We officially live in the age of missile defense.

The U.S.-Israeli war against Iran has been the showcase for missile-defense systems -- interceptors, radars, and complex command and control -- that are extremely robust and have largely defanged Iran's foremost military threat to Israel, U.S. forces and other countries around the region.

If it weren't for these defensive systems, the U.S. and Israel probably wouldn't have dared launch this military campaign, or at the very least would have done it knowing Iran could exact an enormous cost on the Israeli population and U.S. forces.

We've seen the toll of one successful Iranian ballistic missile strike. A missile that hit a synagogue in the Beit Shemesh area where people were sheltering killed nine people and wounded more than 40, according to the latest reports. It left a massive crater and destroyed cars and set fire to other buildings in the vicinity.

Imagine that destruction multiplied dozens or hundreds of times a day in Iranian retaliatory attacks.
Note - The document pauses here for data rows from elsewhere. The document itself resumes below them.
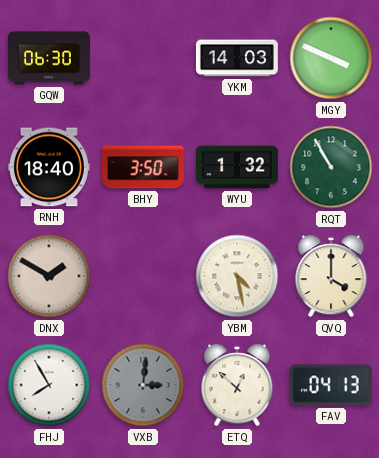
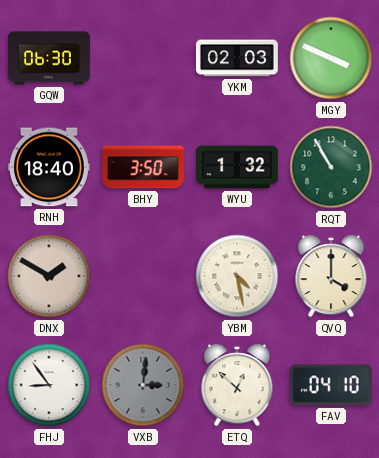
YKM: 14:03 -> 02:03
FHJ: 7:55 -> 8:54
FAV: 04:13 -> 04:10
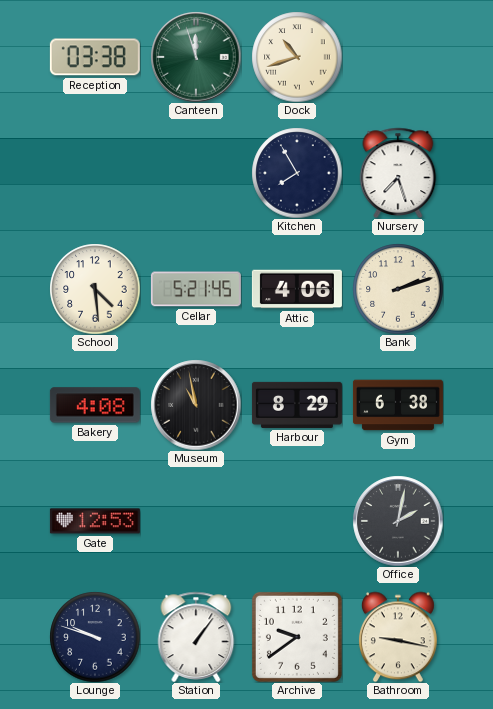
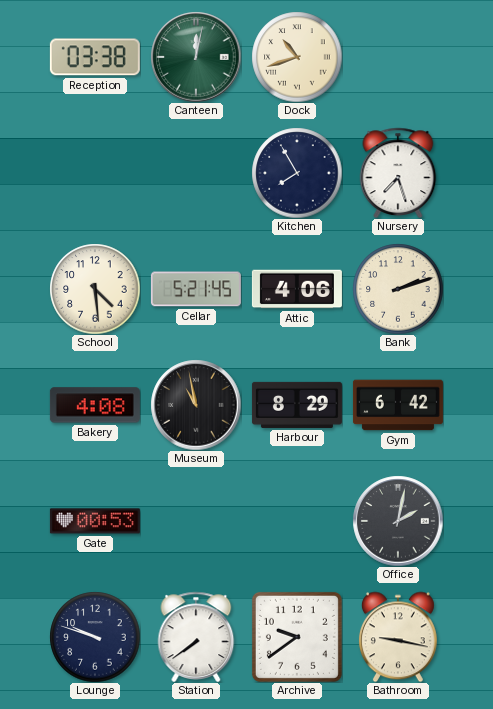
Canteen: 11:57 -> 12:02
Gym: 6:38 -> 6:42
Gate: 12:53 -> 00:53
Station: 1:06 -> 7:39
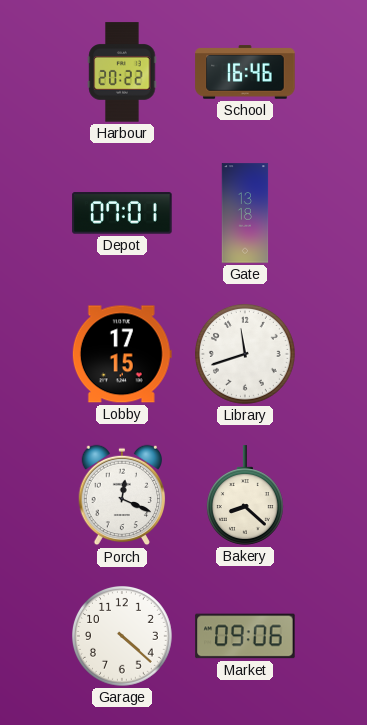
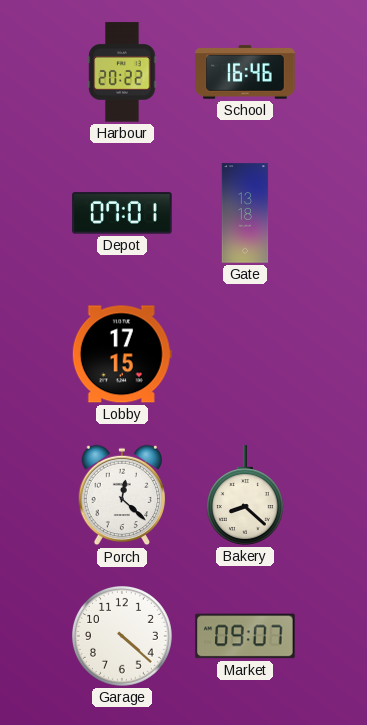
Library: 11:42 -> none
Porch: 12:19 -> 12:22
Market: 09:06 -> 09:07
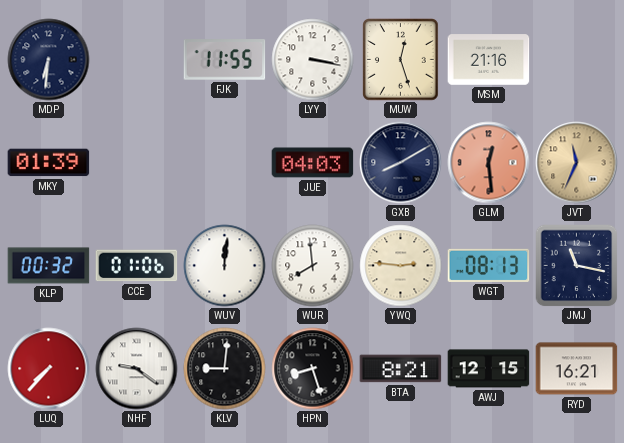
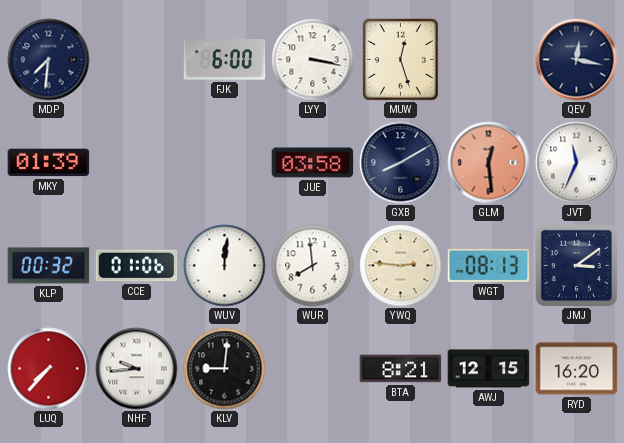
MDP: 6:31 -> 7:31
FJK: 11:55 -> 6:00
MSM: 21:16 -> none
QEV: none -> 12:17
JUE: 04:03 -> 03:58
JVT dial: champagne -> white
JMJ: 11:17 -> 3:09
NHF: 9:21 -> 9:44
HPN: 8:27 -> none
RYD: 16:21 -> 16:20
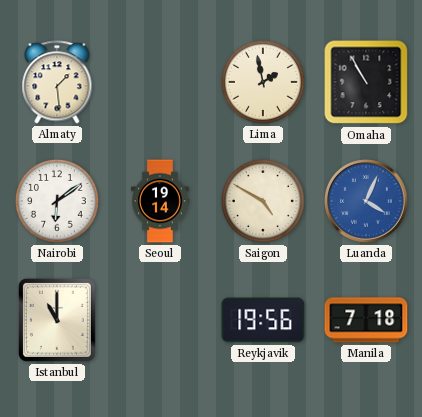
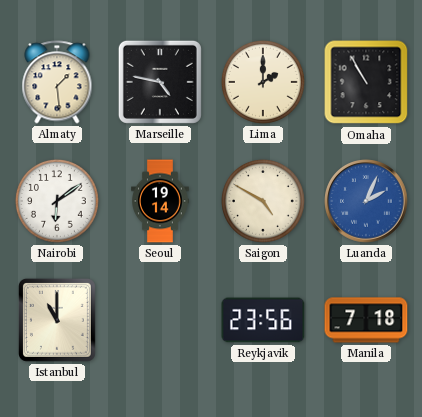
Marseille: none -> 4:47
Lima: 1:58 -> 2:00
Luanda: 4:04 -> 2:04
Reykjavik: 19:56 -> 23:56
That's what Tehran has been going for with its massive barrage. So far, it has fired more than 500 missiles and more than 800 drones, and gotten tragic but minimal results from expending a significant share of its overall arsenal.

That is thanks to the integrated, highly effective U.S. and Israel missile-defense systems -- most famously, in Israel's case, Iron Dome -- that have knocked down almost everything thrown their way.

These intercepts aren't one-off tactical successes, but have a major strategic effect.

The purpose of the stocks of Iranian missiles is to deter its enemies and to protect its regime, its weapons programs and its broader geopolitical project. By blunting the missile threat, defenses opened up a vista for what President Trump hopes will be the most emphatic counter-proliferation campaign in recent memory.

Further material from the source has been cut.